You may Be a Viêtnam Vet if ...
your first aerobics class was a mandatory P.T.
formation.
you spent breaks in the front-leaning-rest position.
your Daily Dozen had nothing to do with trading jive
banter.
you know that cheap indigenous sandals lasted longer and
out-performed combat-boots.
your ergonomic jogging trainers were combat-boots.
you think forced-marches were good training for chic
marathons.
your designer work-out togs were color-coordinated
olive-drab.
your first miracle fabric was coated-duck mended by
100mph tape.
your networking had more to do with cargo than with
commo.
your first portable boom-box radio was the
AN/PRC-25.
you know that concertina wire wasn't a metal music-box
accordion.
you know that a two-step snake wasn't an early form of
line-dancing.
you know that a Bouncing-Betty wasn't an energetic dance
partner.
you know that a dance-card was an abridged mission
schedule.
your pep-rally pennant for serious sports was the unit's
guidon.
you know that intestinal fortitude isn't a health-food
supplement.
you know that fruit salad on a uniform doesn't signify
sloppy eating.
your first junk-food was contraband pogy-bait.

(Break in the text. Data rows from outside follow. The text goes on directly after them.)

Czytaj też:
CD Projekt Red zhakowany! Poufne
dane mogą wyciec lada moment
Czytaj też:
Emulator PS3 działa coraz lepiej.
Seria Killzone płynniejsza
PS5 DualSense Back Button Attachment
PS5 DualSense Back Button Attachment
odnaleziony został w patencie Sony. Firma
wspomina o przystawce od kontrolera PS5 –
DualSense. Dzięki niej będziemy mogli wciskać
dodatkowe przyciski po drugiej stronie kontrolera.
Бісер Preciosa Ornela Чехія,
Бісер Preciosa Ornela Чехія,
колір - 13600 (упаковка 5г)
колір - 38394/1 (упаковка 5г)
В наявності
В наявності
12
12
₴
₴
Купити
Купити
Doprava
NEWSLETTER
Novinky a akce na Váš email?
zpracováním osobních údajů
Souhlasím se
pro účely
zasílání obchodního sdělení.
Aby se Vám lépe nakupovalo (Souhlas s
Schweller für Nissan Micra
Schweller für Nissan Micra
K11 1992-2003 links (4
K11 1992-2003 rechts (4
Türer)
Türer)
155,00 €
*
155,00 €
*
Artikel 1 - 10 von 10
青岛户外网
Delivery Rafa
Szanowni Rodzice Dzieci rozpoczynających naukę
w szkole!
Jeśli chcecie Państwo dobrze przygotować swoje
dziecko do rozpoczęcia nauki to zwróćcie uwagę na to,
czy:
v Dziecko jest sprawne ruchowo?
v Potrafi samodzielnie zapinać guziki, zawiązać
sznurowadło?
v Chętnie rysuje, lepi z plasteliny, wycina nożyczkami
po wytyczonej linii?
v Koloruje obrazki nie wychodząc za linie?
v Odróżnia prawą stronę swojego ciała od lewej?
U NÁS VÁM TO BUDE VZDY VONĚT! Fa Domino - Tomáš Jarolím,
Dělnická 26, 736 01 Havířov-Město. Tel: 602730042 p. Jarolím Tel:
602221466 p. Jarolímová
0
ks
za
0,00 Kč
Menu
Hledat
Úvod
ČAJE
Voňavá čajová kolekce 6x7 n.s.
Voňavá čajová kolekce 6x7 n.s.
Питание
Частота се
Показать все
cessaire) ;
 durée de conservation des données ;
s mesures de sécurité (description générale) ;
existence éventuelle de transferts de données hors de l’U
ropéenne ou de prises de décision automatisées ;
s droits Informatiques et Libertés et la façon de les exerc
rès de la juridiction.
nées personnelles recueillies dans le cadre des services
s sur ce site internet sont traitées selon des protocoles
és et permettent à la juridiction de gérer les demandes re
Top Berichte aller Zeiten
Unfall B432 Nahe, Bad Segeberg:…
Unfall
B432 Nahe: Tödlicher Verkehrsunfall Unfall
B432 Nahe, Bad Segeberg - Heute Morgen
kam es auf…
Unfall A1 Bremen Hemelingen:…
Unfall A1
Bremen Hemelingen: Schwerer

you cooked your meals with C-4 plastic explosive.
your first government-approved diet plan was
cold C-rations.
you know that S.O.S. is not a rescue call.
you know that a double-apron and punji stakes
aren't related to cooking.
you know that a cook-off round wasn't a chef's
contest.
you know that a barbecue pit full of hot coals wasn't a
firebase.
you know that butter-bar and shake-n-bake have
nothing to do with food.
your beer ration was more useful as a commodity than as
a consumable.
your first gastronomic adventure was nuoc-mam sauce.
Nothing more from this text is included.